Agent Harness Engineering: A Survey

1Carnegie Mellon University · 2Yale University · 3Johns Hopkins University · 4Northeastern University · 5Tulane University · 6University of Alabama at Birmingham · 7The Ohio State University · 8Virginia Tech · 9Amazon
*Equal contribution.   Corresponding authors.
Comparison of prompt, context, and harness engineering.
A side-by-side comparison of prompt, context, and harness engineering.

Abstract

The harness is becoming the binding constraint.

The rapid deployment of large language model agents in production has revealed a recurring pattern: task execution reliability depends less on the underlying model than on the infrastructure layer that wraps it, the agent execution harness.

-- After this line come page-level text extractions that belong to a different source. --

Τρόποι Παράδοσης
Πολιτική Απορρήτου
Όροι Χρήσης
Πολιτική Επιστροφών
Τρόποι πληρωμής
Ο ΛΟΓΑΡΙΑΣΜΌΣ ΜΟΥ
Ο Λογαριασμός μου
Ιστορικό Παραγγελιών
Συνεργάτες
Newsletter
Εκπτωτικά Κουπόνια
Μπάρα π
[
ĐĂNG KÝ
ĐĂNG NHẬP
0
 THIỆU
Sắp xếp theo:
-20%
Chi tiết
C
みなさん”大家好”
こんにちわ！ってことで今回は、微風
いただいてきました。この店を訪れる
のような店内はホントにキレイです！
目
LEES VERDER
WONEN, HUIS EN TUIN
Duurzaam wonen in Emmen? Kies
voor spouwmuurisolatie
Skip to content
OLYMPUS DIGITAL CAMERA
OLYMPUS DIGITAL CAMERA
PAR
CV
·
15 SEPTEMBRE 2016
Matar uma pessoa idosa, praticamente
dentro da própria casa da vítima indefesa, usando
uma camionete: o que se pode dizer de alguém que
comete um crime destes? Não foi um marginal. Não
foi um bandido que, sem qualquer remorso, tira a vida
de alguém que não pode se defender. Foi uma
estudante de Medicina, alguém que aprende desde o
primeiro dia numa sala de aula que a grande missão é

This survey presents agent harness engineering as an independent system layer, proposes the seven-layer ETCLOVG taxonomy (Execution, Tooling, Context, Lifecycle, Observability, Verification, Governance), and maps a broad corpus of open-source projects onto that taxonomy to expose ecosystem patterns, coverage gaps, and emerging design principles.

Contributions

Three Claims

Claim 1

Harnesses are independent system layers.

Real-world reliability is shaped by execution controls, feedback loops, governance, evaluation, and operational design, not only by model capability.

Claim 2

ETCLOVG separates production concerns.

Execution, Tooling, Context, Lifecycle, Observability, Verification, and Governance expose architectural boundaries that earlier frameworks often conflate.

Claim 3

A broad ecosystem map reveals gaps.

A systematic mapping of the open-source ecosystem surfaces adoption patterns across sandboxes, protocols, memory systems, orchestrators, observability platforms, benchmarks, and governance stacks.

Three Engineering Phases

Read across 2022–2026, agent engineering has gone through a coherent shift in where the marginal effort lands. The three phases overlap in time and concept; they describe what the field has chosen to engineer, not a clean sequence of replacements.

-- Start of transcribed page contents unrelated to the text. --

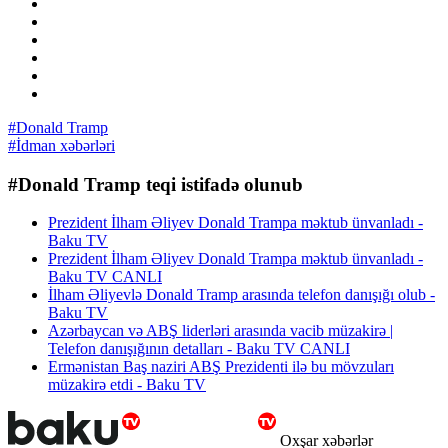
#Donald Tramp
#İdman xəbərləri
#Donald Tramp teqi istifadə olunub
Prezident İlham Əliyev Donald Trampa məktub ünvanladı -
Baku TV
Prezident İlham Əliyev Donald Trampa məktub ünvanladı -
Baku TV CANLI
İlham Əliyevlə Donald Tramp arasında telefon danışığı olub -
Baku TV
Azərbaycan və ABŞ liderləri arasında vacib müzakirə |
Telefon danışığının detalları - Baku TV CANLI
Ermənistan Baş naziri ABŞ Prezidenti ilə bu mövzuları
müzakirə etdi - Baku TV
Oxşar xəbərlər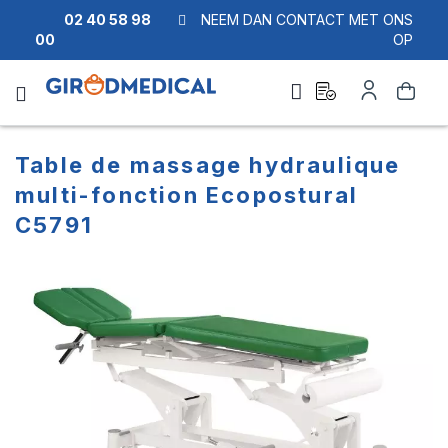
02 40 58 98
NEEM DAN CONTACT MET ONS
00
OP
Ask
Account
Zoek
a
quote
Table de massage hydraulique
multi-fonction Ecopostural
C5791
Ga
Ga
naar
naar
het
het
einde
begin
van
van
de
de
afbeeldingen-
afbeeldingen-
gallerij
gallerij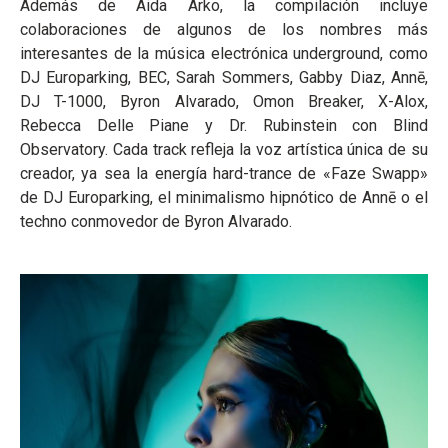
Además de Aida Arko, la compilación incluye
colaboraciones de algunos de los nombres más
interesantes de la música electrónica underground, como
DJ Europarking, BEC, Sarah Sommers, Gabby Diaz, Annē,
DJ T-1000, Byron Alvarado, Omon Breaker, X-Alox,
Rebecca Delle Piane y Dr. Rubinstein con Blind
Observatory. Cada track refleja la voz artística única de su
creador, ya sea la energía hard-trance de «Faze Swapp»
de DJ Europarking, el minimalismo hipnótico de Annē o el
techno conmovedor de Byron Alvarado.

Timeline of Agent-Harness Systems

The same shift is visible in the systems themselves. The ReAct era of 2022–2023 wrapped a single model loop with a while-loop, a prompt template, and a small tool dispatch table; AutoGPT and BabyAGI exposed the resulting failures, including execution runaway, context blowout, state loss, and unmonitored side effects, as infrastructure problems rather than prompt problems. Tool integration and multi-agent coordination from 2023–2024 added learned tool use (Gorilla, ToolLLM, Toolformer), role-playing organizations (CAMEL, ChatDev, MetaGPT, Mixture-of-Agents), the first agent benchmarks (SWE-bench, AgentBench, WebArena, GAIA), and the beginnings of protocol standardization (MCP, A2A). By 2025–2026 enough deployment experience had accumulated that “harness engineering” began to be named as a discipline of its own, accompanied by automated harness optimization and a wave of results in which only the harness was varied.

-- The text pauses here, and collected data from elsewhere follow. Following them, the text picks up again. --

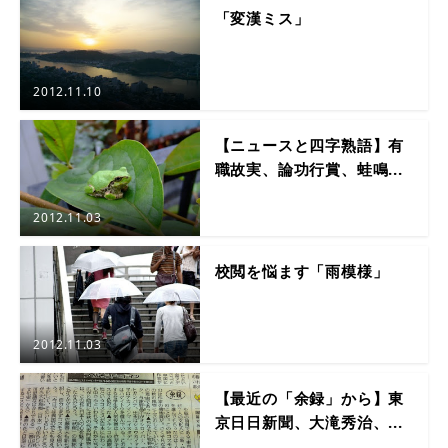
「変漢ミス」
2012.11.10
【ニュースと四字熟語】有
職故実、論功行賞、蛙鳴...
2012.11.03
校閲を悩ます「雨模様」
2012.11.03
【最近の「余録」から】東
京日日新聞、大滝秀治、...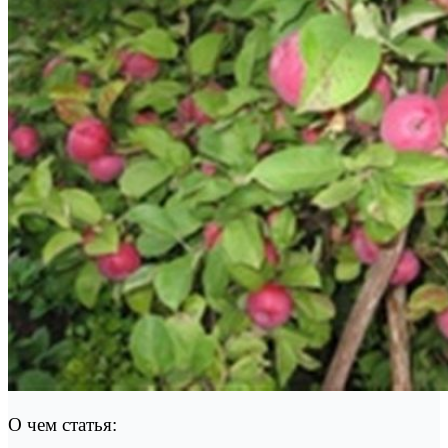
О чем статья: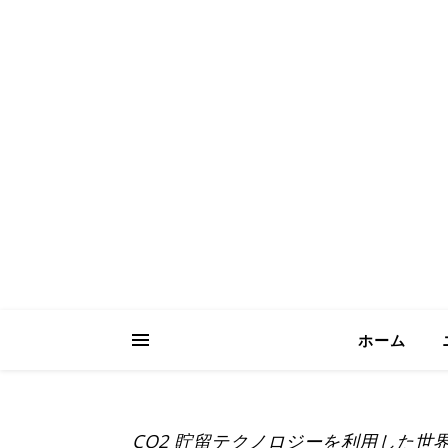
ICH Consult
Your Trusted Partner for Sustainable 
ホーム
CO2 貯留テクノロジーを利用した世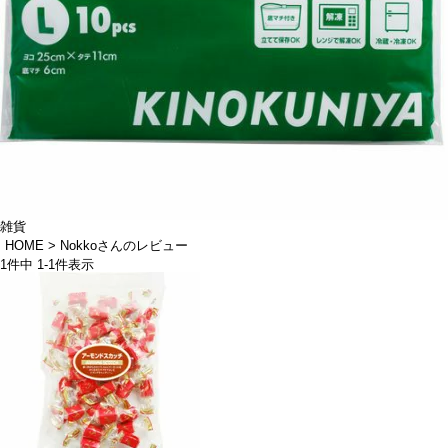
雑貨
HOME
Nokkoさんのレビュー
1
件中
1
-
1
件表示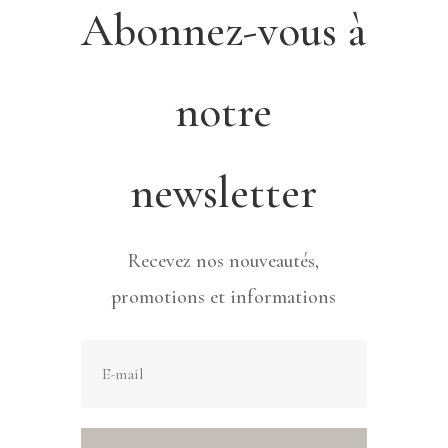
Abonnez-vous à
notre
newsletter
Recevez nos nouveautés,
promotions et informations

Timeline of representative agent-harness systems, 2022 to 2026.
Representative agent-harness systems by ETCLOVG layer, 2022–2026.

The ETCLOVG Taxonomy

We organize the harness into seven layers. The first four describe the structural core of a harness; the last three describe the control plane around it. Compared with earlier six-component frameworks, Observability and Governance appear here as independent layers because, in production deployments, each has its own tooling stack and is owned by a different team.

ETCLOVG taxonomy of agent-harness engineering.
The ETCLOVG taxonomy. E, T, C, and L form the structural pillars; O provides system-wide monitoring; V delivers evaluation and feedback; G enforces governance constraints across the system.
Detailed taxonomy tree of agent-harness engineering, with subcategories under each of the seven ETCLOVG layers.
Detailed view of the taxonomy. Each branch corresponds to one ETCLOVG layer; the leaves list the subcategories used to organize the survey, with pointers to the sections that introduce them.

Mapping Open-Source Projects

To make the taxonomy concrete, the survey codes a broad corpus of open-source agent-harness projects against ETCLOVG, using the public artifact itself (README files, documentation, papers, examples, release notes) as the evidence. The corpus is maintained as a living catalog at Awesome-Agent-Harness, and contributions are welcome through pull requests.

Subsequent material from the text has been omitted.